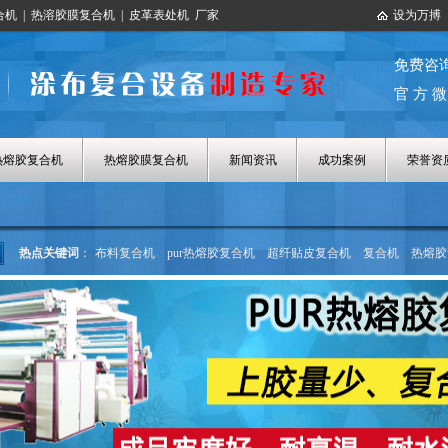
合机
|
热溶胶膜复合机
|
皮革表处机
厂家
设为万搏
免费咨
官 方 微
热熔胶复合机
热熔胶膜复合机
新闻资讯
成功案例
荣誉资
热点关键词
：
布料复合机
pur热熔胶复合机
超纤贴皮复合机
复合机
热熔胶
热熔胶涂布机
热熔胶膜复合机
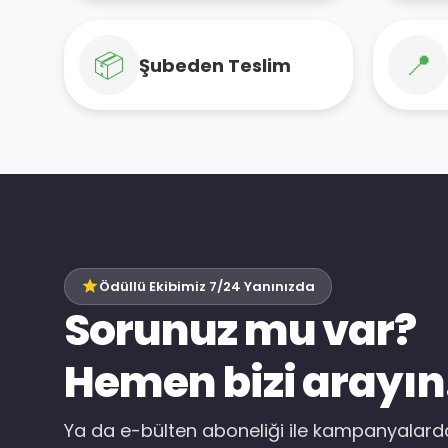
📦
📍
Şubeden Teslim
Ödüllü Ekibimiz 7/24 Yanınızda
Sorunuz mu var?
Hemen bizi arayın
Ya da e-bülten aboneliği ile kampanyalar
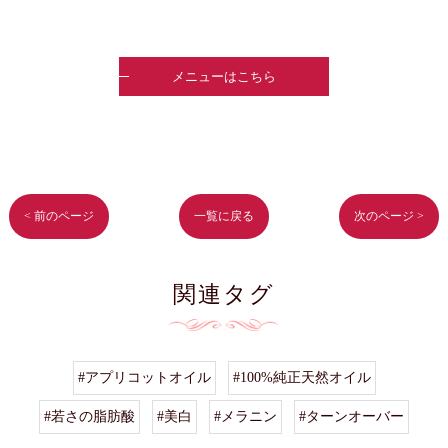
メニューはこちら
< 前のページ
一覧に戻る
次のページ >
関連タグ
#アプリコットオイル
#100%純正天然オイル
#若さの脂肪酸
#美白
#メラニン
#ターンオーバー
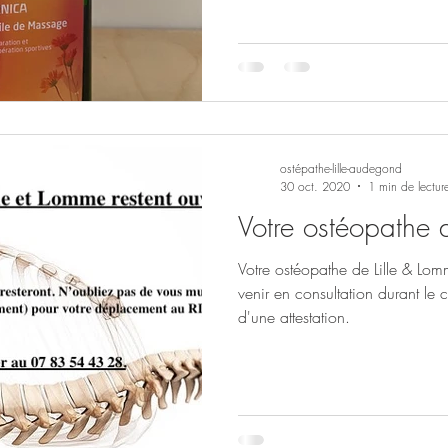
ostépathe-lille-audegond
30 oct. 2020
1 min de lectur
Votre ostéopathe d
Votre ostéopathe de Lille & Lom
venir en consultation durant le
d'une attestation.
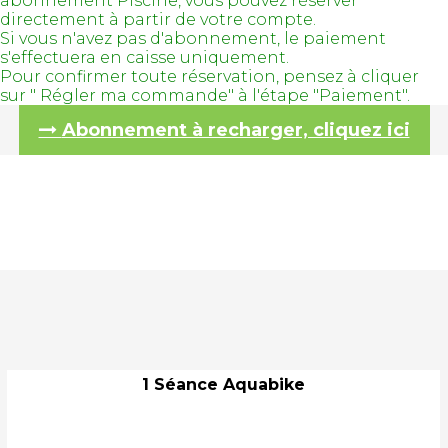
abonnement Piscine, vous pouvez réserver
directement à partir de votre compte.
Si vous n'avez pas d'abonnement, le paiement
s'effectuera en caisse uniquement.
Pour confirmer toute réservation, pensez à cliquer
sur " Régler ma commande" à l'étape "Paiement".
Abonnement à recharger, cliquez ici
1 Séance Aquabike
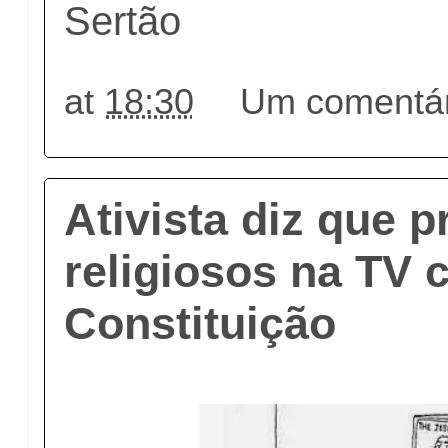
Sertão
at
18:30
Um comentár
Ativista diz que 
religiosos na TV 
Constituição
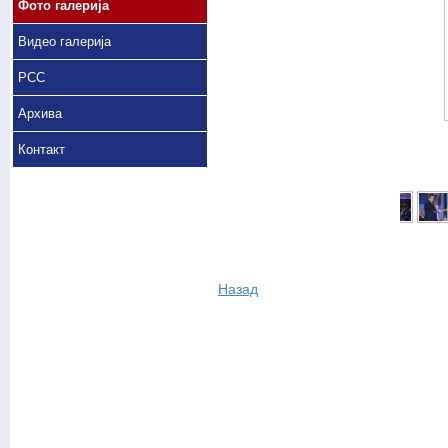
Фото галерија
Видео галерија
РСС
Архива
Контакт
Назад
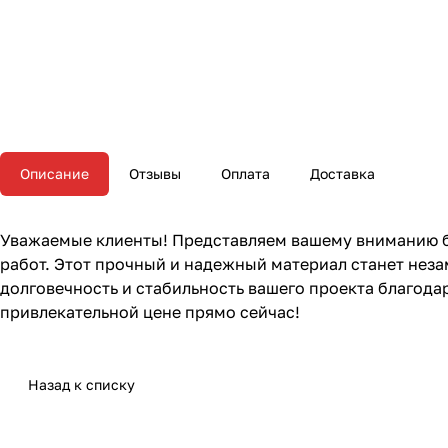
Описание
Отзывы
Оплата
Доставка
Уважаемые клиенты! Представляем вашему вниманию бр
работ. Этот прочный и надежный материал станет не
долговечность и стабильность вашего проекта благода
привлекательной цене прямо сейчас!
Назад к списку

:: WHAT YOU SHOULD DO ::
The answer is the complete set of records, copied exactly, with pictures omitted.

:: ANSWER TO THIS EXERCISE ::
合机
|
热溶胶膜复合机
|
皮革表处机
厂家
设为万搏
免费咨
官 方 微
热熔胶复合机
热熔胶膜复合机
新闻资讯
成功案例
荣誉资
热点关键词
：
布料复合机
pur热熔胶复合机
超纤贴皮复合机
复合机
热熔胶
热熔胶涂布机
热熔胶膜复合机
📦
📍
Şubeden Teslim
Ödüllü Ekibimiz 7/24 Yanınızda
Sorunuz mu var?
Hemen bizi arayın
Ya da e-bülten aboneliği ile kampanyalar
メニューはこちら
< 前のページ
一覧に戻る
次のページ >
関連タグ
#アプリコットオイル
#100%純正天然オイル
#若さの脂肪酸
#美白
#メラニン
#ターンオーバー
ostépathe-lille-audegond
30 oct. 2020
1 min de lectur
Votre ostéopathe d
Votre ostéopathe de Lille & Lom
venir en consultation durant le
d'une attestation.
abonnement Piscine, vous pouvez réserver
directement à partir de votre compte.
Si vous n'avez pas d'abonnement, le paiement
s'effectuera en caisse uniquement.
Pour confirmer toute réservation, pensez à cliquer
sur " Régler ma commande" à l'étape "Paiement".
Abonnement à recharger, cliquez ici
1 Séance Aquabike
Sertão
at
18:30
Um comentár
Ativista diz que 
religiosos na TV 
Constituição
Фото галерија
Видео галерија
РСС
Архива
Контакт
Назад
Описание
Отзывы
Оплата
Доставка
Уважаемые клиенты! Представляем вашему вниманию бр
работ. Этот прочный и надежный материал станет не
долговечность и стабильность вашего проекта благода
привлекательной цене прямо сейчас!
Назад к списку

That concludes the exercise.